La prise d’acte produit les effets soit d’un licenciement sans cause réelle et sérieuse (voire, dans certains cas, d’un licenciement nul) si les faits invoqués la justifiaient, soit, dans le cas contraire, d’une démission [1].
Jusqu’à récemment, lorsque le conseil de prud’hommes était saisi de la légitimité d’une prise d’acte de la rupture, les parties étaient, comme c’est la règle devant cette juridiction, obligatoirement convoquées à une tentative de conciliation préalable [2].
Compte tenu des délais devant les juridictions prud’homales, le salarié devait fréquemment attendre plus d’un an pour voir sa prise d’acte jugée.

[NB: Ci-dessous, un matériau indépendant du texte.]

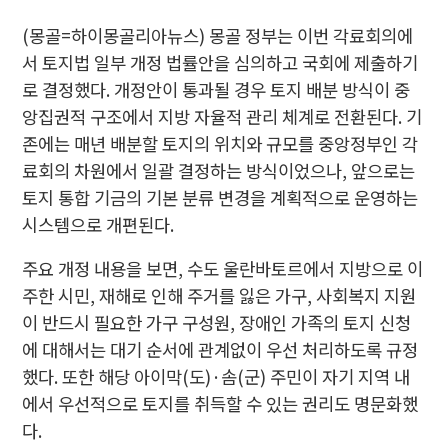
(몽골=하이몽골리아뉴스) 몽골 정부는 이번 각료회의에
서 토지법 일부 개정 법률안을 심의하고 국회에 제출하기
로 결정했다. 개정안이 통과될 경우 토지 배분 방식이 중
앙집권적 구조에서 지방 자율적 관리 체계로 전환된다. 기
존에는 매년 배분할 토지의 위치와 규모를 중앙정부인 각
료회의 차원에서 일괄 결정하는 방식이었으나, 앞으로는
토지 통합 기금의 기본 분류 변경을 계획적으로 운영하는
시스템으로 개편된다.
주요 개정 내용을 보면, 수도 울란바토르에서 지방으로 이
주한 시민, 재해로 인해 주거를 잃은 가구, 사회복지 지원
이 반드시 필요한 가구 구성원, 장애인 가족의 토지 신청
에 대해서는 대기 순서에 관계없이 우선 처리하도록 규정
했다. 또한 해당 아이막(도)·솜(군) 주민이 자기 지역 내
에서 우선적으로 토지를 취득할 수 있는 권리도 명문화했
다.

Dans l’intervalle, il était le plus souvent dans l’impossibilité de faire valoir ses droits à indemnisation du chômage.
La loi n° 2014-743 du 1er juillet 2014, « relative à la procédure applicable devant le conseil de prud’hommes dans le cadre d’une prise d’acte de la rupture du contrat de travail par le salarié », introduit un nouvel article L. 1451-1 dans le Code du travail qui dispose que :
« Lorsque le conseil de prud’hommes est saisi d’une demande de qualification de la rupture du contrat de travail à l’initiative du salarié en raison de faits que celui-ci reproche à son employeur, l’affaire est directement portée devant le bureau de jugement, qui statue au fond dans un délai d’un mois suivant sa saisine. »
Cette loi répond à un contentieux qui nécessite un dénouement rapide et est donc la bienvenue. D’autant qu’en matière de prise d’acte de la rupture, la phase de conciliation est le plus souvent inutile, dans la mesure où il est peu probable que les parties reviennent sur leurs positions respectives.
Cependant, au vu de l’engorgement des conseils de prud’hommes, il est permis de s’interroger sur leur capacité à juger ces affaires dans le délai imparti.
La loi nouvelle concerne les demandes de « qualification de la rupture du contrat de travail à l’initiative du salarié en raison de faits que celui-ci reproche à son employeur ». La formulation vise au premier chef la prise d’acte de la rupture du contrat de travail par le salarié. On peut se demander si elle n’est pas également susceptible d’englober les demandes tendant à la requalification d’une démission. Selon la jurisprudence, le fait que le salarié ait donné sa démission, même sans réserves, ne lui interdit pas de la remettre en cause par la suite en raison de faits ou manquements imputables à son employeur. Le juge doit, s’il résulte de circonstances antérieures ou contemporaines de la démission qu’à la date à laquelle elle a été donnée, celle-ci était équivoque, l’analyser en une prise d’acte de la rupture qui produit les effets d’un licenciement si les faits invoqués la justifiaient ou dans le cas contraire d’une démission [3].
Cette interprétation serait conforme à l’esprit du texte, car les salariés qui demandent la requalification de leur démission sont confrontés à la même problématique que ceux qui ont formellement pris acte de la rupture de leur contrat de travail.
En revanche, la loi nouvelle ne paraît pas pouvoir s’appliquer en cas de demande de résiliation judiciaire du contrat de travail. Dans ce cas, le contrat n’est pas rompu à l’initiative du salarié ; il le sera éventuellement par la décision du juge.
La loi du 1er juillet 2014 ne précise pas les modalités de son entrée en vigueur. Il convient dès lors de faire application des règles de droit commun. La loi nouvelle a été publiée au Journal officiel du 2 juillet 2014, elle est donc entrée en vigueur le lendemain, soit le 3 juillet. S’agissant d’une loi de procédure, elle est immédiatement applicable aux instances judiciaires en cours à cette date [4]. Mais les actes de procédure régulièrement accomplis sous l’empire de la loi ancienne demeurent valables [5].
Par application de ces règles, il faut en conclure, à notre avis, que les affaires qui ont déjà donné lieu à la convocation du défendeur devant le bureau de conciliation avant le 3 juillet 2014 devront suivre la phase de conciliation. Les autres affaires, même si la demande a été introduite avant 3 juillet, devront être directement portées devant le bureau de jugement.